DIESEL+: Accelerating Distributed Deep Learning Tasks on Image Datasets
暂无分享,去创建一个
We observe that data access and processing takes a significant amount of time in large-scale deep learning training tasks (DLTs) on image datasets. Three factors contribute to this problem: (1) the massive and recurrent accesses to large numbers of small files; (2) the repeated, expensive decoding computation on each image, and (3) the frequent communication between computation nodes and storage nodes. Existing work has addressed some aspects of these problems; however, no end-to-end solutions have been proposed. In this article, we propose DIESEL+, an all-in-one system which accelerates the entire I/O pipeline of deep learning training tasks. DIESEL+ contains several components: (1) local metadata snapshot; (2) per-task distributed caching; (3) chunk-wise shuffling; (4) GPU-assisted image decoding and (5) online region-of-interest (ROI) decoding. The metadata snapshot removes the bottleneck on metadata access in frequent reading of large numbers of files. The per-task distributed cache across the worker nodes of a DLT task to reduce the I/O pressure on the underlying storage.
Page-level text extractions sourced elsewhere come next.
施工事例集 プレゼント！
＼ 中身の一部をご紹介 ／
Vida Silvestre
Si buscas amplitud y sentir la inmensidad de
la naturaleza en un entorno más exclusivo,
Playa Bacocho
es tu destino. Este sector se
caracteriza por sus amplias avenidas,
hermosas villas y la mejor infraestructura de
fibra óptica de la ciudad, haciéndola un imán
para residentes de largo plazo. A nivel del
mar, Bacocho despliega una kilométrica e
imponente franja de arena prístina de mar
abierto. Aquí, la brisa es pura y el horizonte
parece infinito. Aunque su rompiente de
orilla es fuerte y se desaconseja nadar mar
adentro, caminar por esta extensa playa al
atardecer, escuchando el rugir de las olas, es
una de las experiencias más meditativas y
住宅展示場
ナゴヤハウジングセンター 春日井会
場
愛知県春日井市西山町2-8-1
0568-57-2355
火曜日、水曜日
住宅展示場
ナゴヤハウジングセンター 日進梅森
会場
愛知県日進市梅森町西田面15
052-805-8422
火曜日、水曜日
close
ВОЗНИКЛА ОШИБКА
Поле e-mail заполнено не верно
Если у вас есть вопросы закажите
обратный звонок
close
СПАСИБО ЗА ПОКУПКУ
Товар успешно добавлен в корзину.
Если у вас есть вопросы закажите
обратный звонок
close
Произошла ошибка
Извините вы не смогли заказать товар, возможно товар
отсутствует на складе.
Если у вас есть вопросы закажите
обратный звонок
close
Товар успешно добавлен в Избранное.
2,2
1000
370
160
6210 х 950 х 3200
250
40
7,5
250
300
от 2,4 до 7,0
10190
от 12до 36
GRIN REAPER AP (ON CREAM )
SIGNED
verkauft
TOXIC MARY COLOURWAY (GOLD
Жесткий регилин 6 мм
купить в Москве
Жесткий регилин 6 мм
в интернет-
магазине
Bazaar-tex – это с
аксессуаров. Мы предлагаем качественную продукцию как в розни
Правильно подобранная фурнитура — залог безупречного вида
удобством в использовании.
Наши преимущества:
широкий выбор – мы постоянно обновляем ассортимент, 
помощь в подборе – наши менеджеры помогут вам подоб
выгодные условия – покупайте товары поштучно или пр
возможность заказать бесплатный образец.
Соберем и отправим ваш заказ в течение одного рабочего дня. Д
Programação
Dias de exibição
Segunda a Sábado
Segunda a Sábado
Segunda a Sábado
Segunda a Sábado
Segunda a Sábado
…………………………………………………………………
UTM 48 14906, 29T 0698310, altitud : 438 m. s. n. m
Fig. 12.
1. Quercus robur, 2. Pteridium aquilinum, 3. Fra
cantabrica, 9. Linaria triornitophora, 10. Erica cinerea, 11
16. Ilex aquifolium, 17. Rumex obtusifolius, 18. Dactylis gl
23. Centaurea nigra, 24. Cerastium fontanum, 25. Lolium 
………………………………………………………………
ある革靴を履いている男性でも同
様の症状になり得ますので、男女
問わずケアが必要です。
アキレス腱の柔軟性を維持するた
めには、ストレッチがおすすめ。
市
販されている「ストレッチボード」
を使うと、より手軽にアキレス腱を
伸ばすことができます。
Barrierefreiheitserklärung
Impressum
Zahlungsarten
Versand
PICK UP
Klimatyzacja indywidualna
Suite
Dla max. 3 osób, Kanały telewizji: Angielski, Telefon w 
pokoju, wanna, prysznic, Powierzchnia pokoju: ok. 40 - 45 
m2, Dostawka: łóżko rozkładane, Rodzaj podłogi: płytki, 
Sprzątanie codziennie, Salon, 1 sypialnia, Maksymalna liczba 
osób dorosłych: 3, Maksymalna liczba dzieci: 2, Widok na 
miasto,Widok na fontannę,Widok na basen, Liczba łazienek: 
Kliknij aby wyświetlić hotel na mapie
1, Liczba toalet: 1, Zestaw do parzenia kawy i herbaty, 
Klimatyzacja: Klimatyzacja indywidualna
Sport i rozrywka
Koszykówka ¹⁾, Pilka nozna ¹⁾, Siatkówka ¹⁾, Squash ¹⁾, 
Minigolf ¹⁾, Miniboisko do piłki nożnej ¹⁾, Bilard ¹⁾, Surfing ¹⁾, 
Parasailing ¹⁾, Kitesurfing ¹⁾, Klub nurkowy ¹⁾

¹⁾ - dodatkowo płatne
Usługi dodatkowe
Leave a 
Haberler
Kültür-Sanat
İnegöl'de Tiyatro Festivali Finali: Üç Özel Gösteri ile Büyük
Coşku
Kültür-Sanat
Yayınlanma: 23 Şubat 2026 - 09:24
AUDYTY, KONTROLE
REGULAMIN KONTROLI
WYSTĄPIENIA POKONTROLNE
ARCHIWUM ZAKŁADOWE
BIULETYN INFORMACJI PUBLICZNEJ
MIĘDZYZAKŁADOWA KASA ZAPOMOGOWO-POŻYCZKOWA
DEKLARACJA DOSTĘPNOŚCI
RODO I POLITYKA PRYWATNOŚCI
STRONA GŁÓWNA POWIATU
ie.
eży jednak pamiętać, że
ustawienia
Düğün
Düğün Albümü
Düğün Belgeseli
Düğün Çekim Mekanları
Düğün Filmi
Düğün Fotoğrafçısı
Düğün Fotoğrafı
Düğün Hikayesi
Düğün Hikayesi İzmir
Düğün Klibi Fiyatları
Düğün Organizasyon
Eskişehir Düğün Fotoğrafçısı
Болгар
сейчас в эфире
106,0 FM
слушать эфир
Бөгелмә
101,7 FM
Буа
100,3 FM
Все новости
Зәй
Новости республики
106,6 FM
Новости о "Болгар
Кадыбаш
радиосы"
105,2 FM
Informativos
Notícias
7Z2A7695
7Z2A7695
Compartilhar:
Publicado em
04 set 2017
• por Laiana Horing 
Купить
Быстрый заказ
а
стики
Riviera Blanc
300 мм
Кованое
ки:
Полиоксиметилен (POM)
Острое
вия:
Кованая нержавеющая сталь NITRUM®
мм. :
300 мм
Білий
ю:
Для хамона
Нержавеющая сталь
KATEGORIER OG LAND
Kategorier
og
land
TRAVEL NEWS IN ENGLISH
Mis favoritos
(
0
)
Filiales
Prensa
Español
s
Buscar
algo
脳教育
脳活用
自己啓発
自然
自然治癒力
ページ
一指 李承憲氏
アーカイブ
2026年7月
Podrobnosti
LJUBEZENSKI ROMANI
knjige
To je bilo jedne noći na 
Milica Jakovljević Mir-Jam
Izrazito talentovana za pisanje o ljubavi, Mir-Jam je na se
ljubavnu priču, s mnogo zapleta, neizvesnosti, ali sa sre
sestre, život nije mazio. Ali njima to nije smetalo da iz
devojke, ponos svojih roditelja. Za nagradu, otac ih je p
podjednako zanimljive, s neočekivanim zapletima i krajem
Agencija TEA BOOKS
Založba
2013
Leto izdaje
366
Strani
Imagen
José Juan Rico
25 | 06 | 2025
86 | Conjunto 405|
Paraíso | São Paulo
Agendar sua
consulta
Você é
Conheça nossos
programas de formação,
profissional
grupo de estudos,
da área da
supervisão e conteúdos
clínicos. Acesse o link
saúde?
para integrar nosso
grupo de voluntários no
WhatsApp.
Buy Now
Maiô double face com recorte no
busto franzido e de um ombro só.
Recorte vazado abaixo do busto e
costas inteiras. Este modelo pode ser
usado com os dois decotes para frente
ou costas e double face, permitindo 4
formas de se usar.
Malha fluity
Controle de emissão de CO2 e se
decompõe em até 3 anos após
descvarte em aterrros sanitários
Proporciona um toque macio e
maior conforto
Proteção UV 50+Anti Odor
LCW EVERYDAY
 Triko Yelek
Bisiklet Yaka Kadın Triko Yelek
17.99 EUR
The chunk-based shuffle method converts small file reads into large chunk reads, so that the performance is improved without sacrificing the training accuracy. The GPU-assisted image decoding and the online ROI method minimize the image decoding workloads and reduce the cost of data movement between nodes. These techniques are seamlessly integrated into the system. In our experiments, DIESEL+ outperforms existing systems by a factor of two to three times on the overall training time.